RECORDS PROVIDED
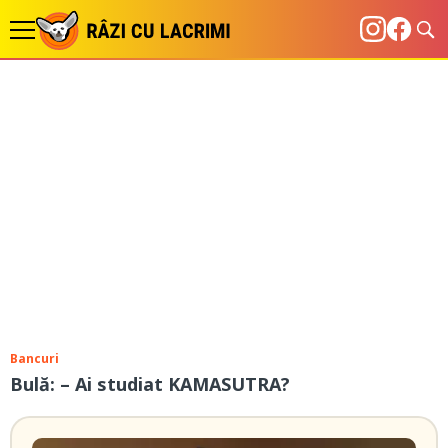
Bancuri
Bulă: – Ai studiat KAMASUTRA?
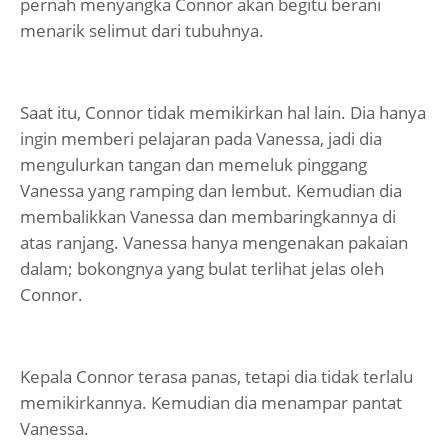
pernah menyangka Connor akan begitu berani
menarik selimut dari tubuhnya.
Saat itu, Connor tidak memikirkan hal lain. Dia hanya
ingin memberi pelajaran pada Vanessa, jadi dia
mengulurkan tangan dan memeluk pinggang
Vanessa yang ramping dan lembut. Kemudian dia
membalikkan Vanessa dan membaringkannya di
atas ranjang. Vanessa hanya mengenakan pakaian
dalam; bokongnya yang bulat terlihat jelas oleh
Connor.
Kepala Connor terasa panas, tetapi dia tidak terlalu
memikirkannya. Kemudian dia menampar pantat
Vanessa.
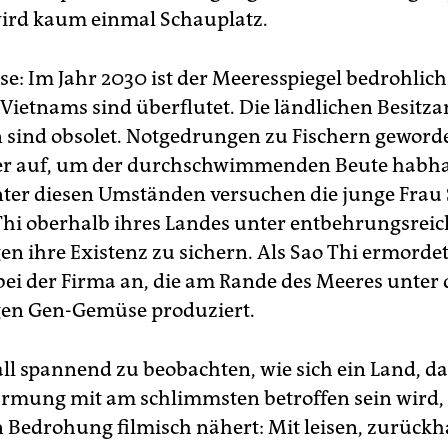
ird kaum einmal Schauplatz.
se: Im Jahr 2030 ist der Meeresspiegel bedrohlich
e Vietnams sind überflutet. Die ländlichen Besitz
 sind obsolet. Notgedrungen zu Fischern geworde
er auf, um der durchschwimmenden Beute habha
ter diesen Umständen versuchen die junge Frau
hi oberhalb ihres Landes unter entbehrungsrei
n ihre Existenz zu sichern. Als Sao Thi ermordet
 bei der Firma an, die am Rande des Meeres unter
en Gen-Gemüse produziert.
all spannend zu beobachten, wie sich ein Land, da
mung mit am schlimmsten betroffen sein wird,
 Bedrohung filmisch nähert: Mit leisen, zurück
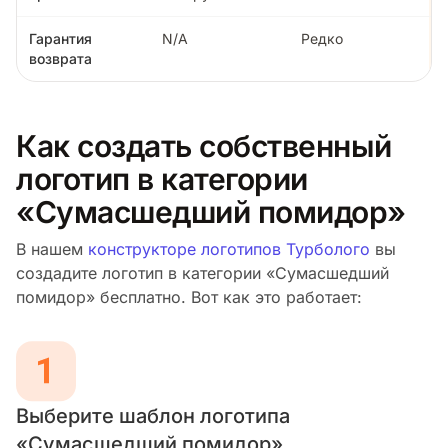
Гарантия
N/A
Редко
возврата
Как создать собственный
логотип в категории
«Сумасшедший помидор»
В нашем
конструкторе логотипов Турболого
вы
создадите логотип в категории «Сумасшедший
помидор» бесплатно. Вот как это работает:
Выберите шаблон логотипа
«Сумасшедший помидор»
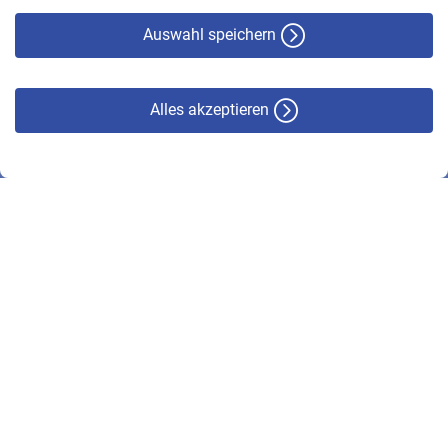
Haftungsausschluss
Auswahl speichern
Alles akzeptieren
© VBL 2026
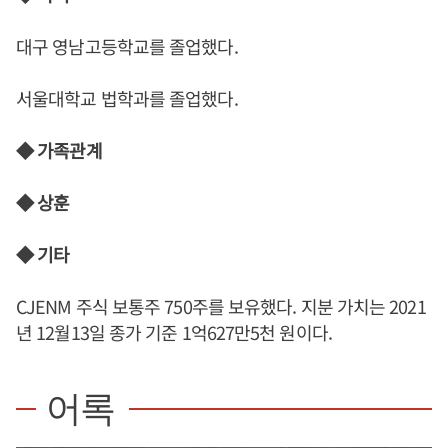
대구 영남고등학교를 졸업했다.
서울대학교 법학과를 졸업했다.
◆ 가족관계
◆ 상훈
◆ 기타
CJENM 주식 보통주 750주를 보유했다. 지분 가치는 2021
년 12월13일 종가 기준 1억627만5천 원이다.
어록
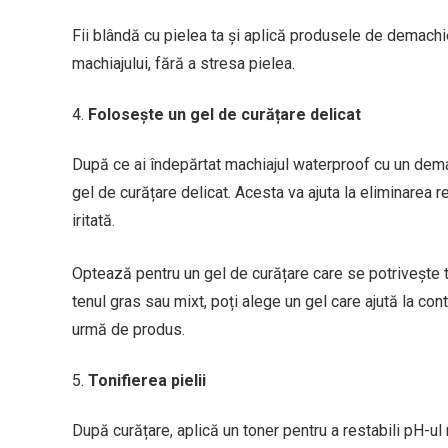
Fii blândă cu pielea ta și aplică produsele de demachie
machiajului, fără a stresa pielea.
Folosește un gel de curățare delicat
După ce ai îndepărtat machiajul waterproof cu un demac
gel de curățare delicat. Acesta va ajuta la eliminarea re
iritată.
Optează pentru un gel de curățare care se potrivește ti
tenul gras sau mixt, poți alege un gel care ajută la co
urmă de produs.
Tonifierea pielii
După curățare, aplică un toner pentru a restabili pH-ul na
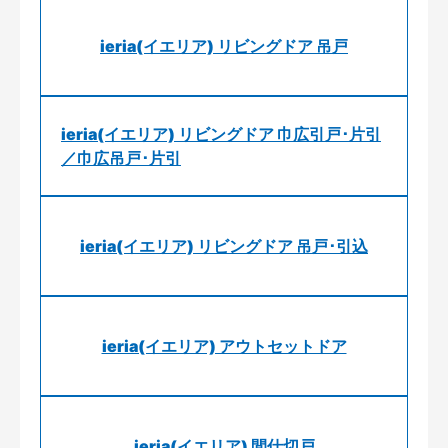
ieria(イエリア) リビングドア 吊戸
ieria(イエリア) リビングドア 巾広引戸･片引
／巾広吊戸･片引
ieria(イエリア) リビングドア 吊戸･引込
ieria(イエリア) アウトセットドア
ieria(イエリア) 間仕切戸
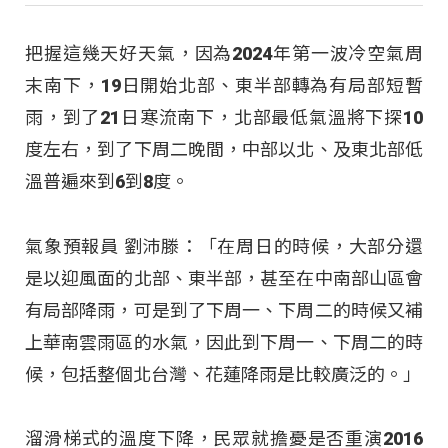
把握這幾天好天氣，因為2024年第一波冷空氣周
末南下，19日開始北部、東半部轉為有局部短暫
雨，到了21日寒流南下，北部最低氣溫將下探10
度左右，到了下周二晚間，中部以北、及東北部低
溫普遍來到6到8度。
氣象預報員 劉沛滕：「在周日的時候，大部分還
是以迎風面的北部、東半部，甚至在中南部山區會
有局部降雨，可是到了下周一、下周二的時候又補
上華南雲雨區的水氣，因此到下周一、下周二的時
候，包括整個北台灣、花蓮降雨是比較廣泛的。」
溜滑梯式的溫度下降，民眾就擔憂是否重演2016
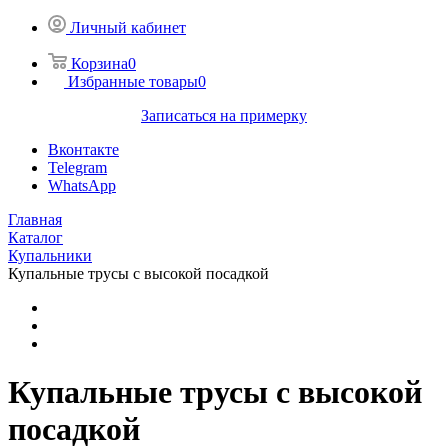
Личный кабинет
Корзина
0
Избранные товары
0
Записаться на примерку
Вконтакте
Telegram
WhatsApp
Главная
Каталог
Купальники
Купальные трусы с высокой посадкой
Купальные трусы с высокой
посадкой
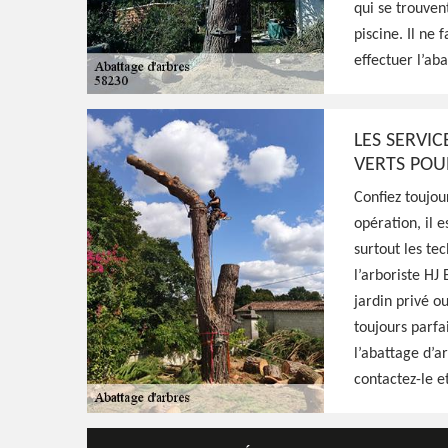
qui se trouven
58230
piscine. Il ne
effectuer l’aba
HJ Espaces Verts est un jardinier professio
qui propose ses services pour s'occuper de 
LES SERVIC
prends les précautions nécessaires pour ce 
VERTS POU
Confiez toujou
Voir Nos Realisations
Contactez-Nous!
opération, il 
surtout les tec
l’arboriste HJ
jardin privé ou
toujours parfa
l’abattage d’ar
contactez-le et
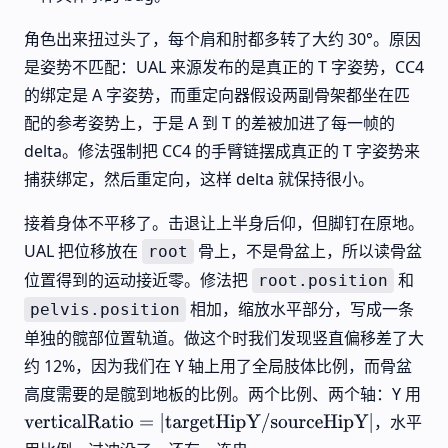
角色出来扭过头了，每个肩和肘都多转了大约 30°。原因
是姿势不匹配：UAL 来源发布的是真正的 T 字姿势，CC4
的绑定是 A 字姿势，而重定向器假设两副骨架都坐在匹
配的参考姿势上，于是 A 到 T 的差被加进了每一帧的
delta。修法强制把 CC4 的手臂链摆成真正的 T 字姿势来
捕获绑定，然后重定向，这样 delta 就保持很小。
接着身体不平移了。击退让上半身后仰，但脚钉在原地。
UAL 把位移放在
骨上，不是骨盆上，所以读骨盆
root
位置得到的运动接近零。修法把
和
root.position
相加，缩放水平部分，写成一条
pelvis.position
单独的髋部位置轨道。做这个时我们发现竖直偏移差了大
约 12%，因为我们在 Y 轴上用了全局肢体比例，而骨盆
高度需要的是髋到地板的比例。两个比例、两个轴：Y 用
，水平
verticalRatio
=
|
targetHipY
/
sourceHipY
|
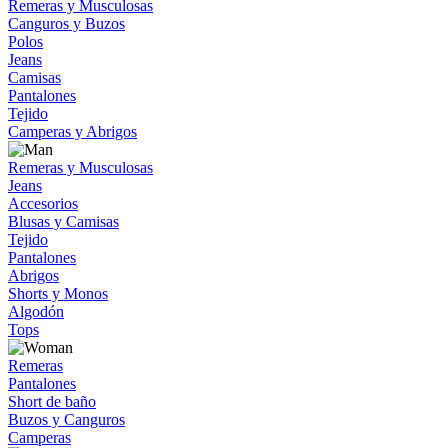
Remeras y Musculosas
Canguros y Buzos
Polos
Jeans
Camisas
Pantalones
Tejido
Camperas y Abrigos
Remeras y Musculosas
Jeans
Accesorios
Blusas y Camisas
Tejido
Pantalones
Abrigos
Shorts y Monos
Algodón
Tops
Remeras
Pantalones
Short de baño
Buzos y Canguros
Camperas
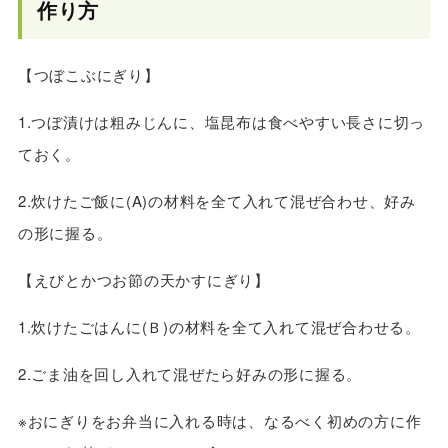
作り方
【つぼこぶにぎり】
1.つぼ漬けは粗みじんに、塩昆布は食べやすい長さに切っ
ておく。
2.炊けたご飯に(A)の材料を全て入れて混ぜ合わせ、好み
の形に握る。
【えびとかつお節の天かすにぎり】
1.炊けたごはんに(Ｂ)の材料を全て入れて混ぜ合わせる。
2.ごま油を回し入れて混ぜたら好みの形に握る。
※おにぎりをお弁当に入れる時は、なるべく初めの方に作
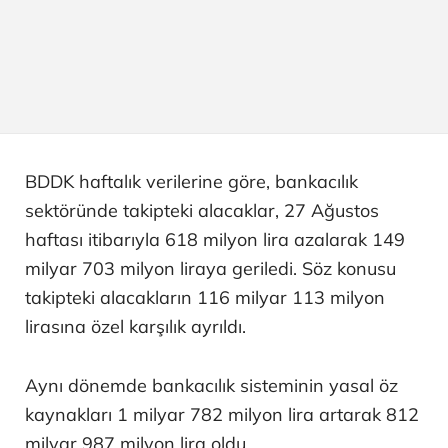
BDDK haftalık verilerine göre, bankacılık
sektöründe takipteki alacaklar, 27 Ağustos
haftası itibarıyla 618 milyon lira azalarak 149
milyar 703 milyon liraya geriledi. Söz konusu
takipteki alacakların 116 milyar 113 milyon
lirasına özel karşılık ayrıldı.
Aynı dönemde bankacılık sisteminin yasal öz
kaynakları 1 milyar 782 milyon lira artarak 812
milyar 987 milyon lira oldu.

YOUR INSTRUCTIONS
Print all the entries again exactly as written, but without the pictures.

YOUR SOLUTION
Bancuri
Bulă: – Ai studiat KAMASUTRA?
pernah menyangka Connor akan begitu berani
menarik selimut dari tubuhnya.
Saat itu, Connor tidak memikirkan hal lain. Dia hanya
ingin memberi pelajaran pada Vanessa, jadi dia
mengulurkan tangan dan memeluk pinggang
Vanessa yang ramping dan lembut. Kemudian dia
membalikkan Vanessa dan membaringkannya di
atas ranjang. Vanessa hanya mengenakan pakaian
dalam; bokongnya yang bulat terlihat jelas oleh
Connor.
Kepala Connor terasa panas, tetapi dia tidak terlalu
memikirkannya. Kemudian dia menampar pantat
Vanessa.
ird kaum einmal Schauplatz.
se: Im Jahr 2030 ist der Meeresspiegel bedrohlich
e Vietnams sind überflutet. Die ländlichen Besitz
 sind obsolet. Notgedrungen zu Fischern geworde
er auf, um der durchschwimmenden Beute habha
ter diesen Umständen versuchen die junge Frau
hi oberhalb ihres Landes unter entbehrungsrei
n ihre Existenz zu sichern. Als Sao Thi ermordet
 bei der Firma an, die am Rande des Meeres unter
en Gen-Gemüse produziert.
all spannend zu beobachten, wie sich ein Land, da
mung mit am schlimmsten betroffen sein wird,
 Bedrohung filmisch nähert: Mit leisen, zurück
Гарантия
N/A
Редко
возврата
Как создать собственный
логотип в категории
«Сумасшедший помидор»
В нашем
конструкторе логотипов Турболого
вы
создадите логотип в категории «Сумасшедший
помидор» бесплатно. Вот как это работает:
Выберите шаблон логотипа
«Сумасшедший помидор»
Haftungsausschluss
Auswahl speichern
Alles akzeptieren
© VBL 2026
대구 영남고등학교를 졸업했다.
서울대학교 법학과를 졸업했다.
◆ 가족관계
◆ 상훈
◆ 기타
CJENM 주식 보통주 750주를 보유했다. 지분 가치는 2021
년 12월13일 종가 기준 1억627만5천 원이다.
어록
Fii blândă cu pielea ta și aplică produsele de demachie
machiajului, fără a stresa pielea.
Folosește un gel de curățare delicat
După ce ai îndepărtat machiajul waterproof cu un demac
gel de curățare delicat. Acesta va ajuta la eliminarea re
iritată.
Optează pentru un gel de curățare care se potrivește ti
tenul gras sau mixt, poți alege un gel care ajută la co
urmă de produs.
Tonifierea pielii
După curățare, aplică un toner pentru a restabili pH-ul na
ieria(イエリア) リビングドア 吊戸
ieria(イエリア) リビングドア 巾広引戸･片引
／巾広吊戸･片引
ieria(イエリア) リビングドア 吊戸･引込
ieria(イエリア) アウトセットドア
ieria(イエリア) 間仕切戸
把握這幾天好天氣，因為2024年第一波冷空氣周
末南下，19日開始北部、東半部轉為有局部短暫
雨，到了21日寒流南下，北部最低氣溫將下探10
度左右，到了下周二晚間，中部以北、及東北部低
溫普遍來到6到8度。
氣象預報員 劉沛滕：「在周日的時候，大部分還
是以迎風面的北部、東半部，甚至在中南部山區會
有局部降雨，可是到了下周一、下周二的時候又補
上華南雲雨區的水氣，因此到下周一、下周二的時
候，包括整個北台灣、花蓮降雨是比較廣泛的。」
溜滑梯式的溫度下降，民眾就擔憂是否重演2016
Личный кабинет
Корзина
0
Избранные товары
0
Записаться на примерку
Вконтакте
Telegram
WhatsApp
Главная
Каталог
Купальники
Купальные трусы с высокой посадкой
Купальные трусы с высокой
посадкой
qui se trouven
58230
piscine. Il ne
effectuer l’aba
HJ Espaces Verts est un jardinier professio
qui propose ses services pour s'occuper de 
LES SERVIC
prends les précautions nécessaires pour ce 
VERTS POU
Confiez toujou
Voir Nos Realisations
Contactez-Nous!
opération, il 
surtout les tec
l’arboriste HJ
jardin privé ou
toujours parfa
l’abattage d’ar
contactez-le et
角色出来扭过头了，每个肩和肘都多转了大约 30°。原因
是姿势不匹配：UAL 来源发布的是真正的 T 字姿势，CC4
的绑定是 A 字姿势，而重定向器假设两副骨架都坐在匹
配的参考姿势上，于是 A 到 T 的差被加进了每一帧的
delta。修法强制把 CC4 的手臂链摆成真正的 T 字姿势来
捕获绑定，然后重定向，这样 delta 就保持很小。
接着身体不平移了。击退让上半身后仰，但脚钉在原地。
UAL 把位移放在
骨上，不是骨盆上，所以读骨盆
root
位置得到的运动接近零。修法把
和
root.position
相加，缩放水平部分，写成一条
pelvis.position
单独的髋部位置轨道。做这个时我们发现竖直偏移差了大
约 12%，因为我们在 Y 轴上用了全局肢体比例，而骨盆
高度需要的是髋到地板的比例。两个比例、两个轴：Y 用
，水平
verticalRatio
=
|
targetHipY
/
sourceHipY
|
Remeras y Musculosas
Canguros y Buzos
Polos
Jeans
Camisas
Pantalones
Tejido
Camperas y Abrigos
Remeras y Musculosas
Jeans
Accesorios
Blusas y Camisas
Tejido
Pantalones
Abrigos
Shorts y Monos
Algodón
Tops
Remeras
Pantalones
Short de baño
Buzos y Canguros
Camperas
作り方
【つぼこぶにぎり】
1.つぼ漬けは粗みじんに、塩昆布は食べやすい長さに切っ
ておく。
2.炊けたご飯に(A)の材料を全て入れて混ぜ合わせ、好み
の形に握る。
【えびとかつお節の天かすにぎり】
1.炊けたごはんに(Ｂ)の材料を全て入れて混ぜ合わせる。
2.ごま油を回し入れて混ぜたら好みの形に握る。
※おにぎりをお弁当に入れる時は、なるべく初めの方に作
BDDK haftalık verilerine göre, bankacılık
sektöründe takipteki alacaklar, 27 Ağustos
haftası itibarıyla 618 milyon lira azalarak 149
milyar 703 milyon liraya geriledi. Söz konusu
takipteki alacakların 116 milyar 113 milyon
lirasına özel karşılık ayrıldı.
Aynı dönemde bankacılık sisteminin yasal öz
kaynakları 1 milyar 782 milyon lira artarak 812
milyar 987 milyon lira oldu.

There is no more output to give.